Lee Jaehyun, Sharma Ishan, Arcaro Nichole, Blackstone Eugene H, Gillinov A Marc, Svensson Lars G, Karamlou Tara, Chen David
Cardiovascular Outcomes Research and Registries, Cleveland Clinic, Cleveland Clinic, Cleveland, OH 44195, United States.
Heart, Vascular, and Thoracic Institute, Cleveland Clinic, Cleveland, OH 44195, United States.
JAMIA Open. 2024 Jul 24;7(3):ooae054. doi: 10.1093/jamiaopen/ooae054. eCollection 2024 Oct.

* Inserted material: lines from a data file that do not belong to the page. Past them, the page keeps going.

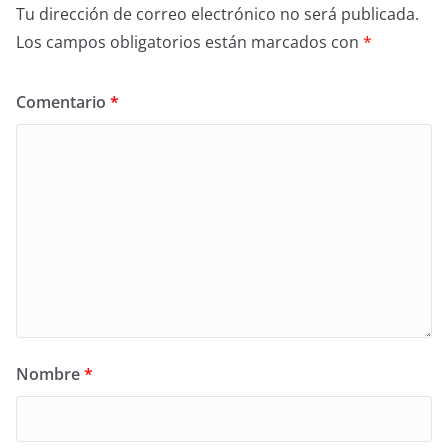
Tu dirección de correo electrónico no será publicada.
Los campos obligatorios están marcados con
*
Comentario
*
Nombre
*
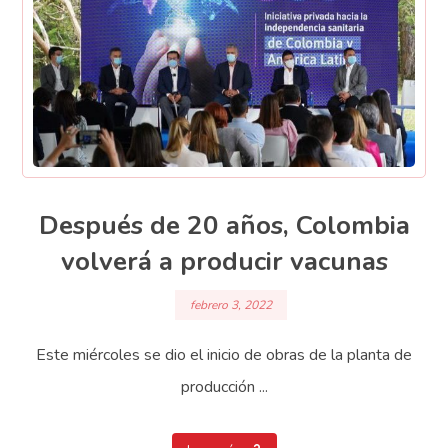
Después de 20 años, Colombia
volverá a producir vacunas
febrero 3, 2022
Este miércoles se dio el inicio de obras de la planta de
producción ...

Surgical registries play a crucial role in clinical knowledge discovery, hospital quality assurance, and quality improvement. However, maintaining a surgical registry requires significant monetary and human resources given the wide gamut of information abstracted from medical records ranging from patient co-morbidities to procedural details to post-operative outcomes. Although natural language processing (NLP) methods such as pretrained language models (PLMs) have promised automation of this process, there are yet substantial barriers to implementation. In particular, constant shifts in both underlying data and required registry content are hurdles to the application of NLP technologies.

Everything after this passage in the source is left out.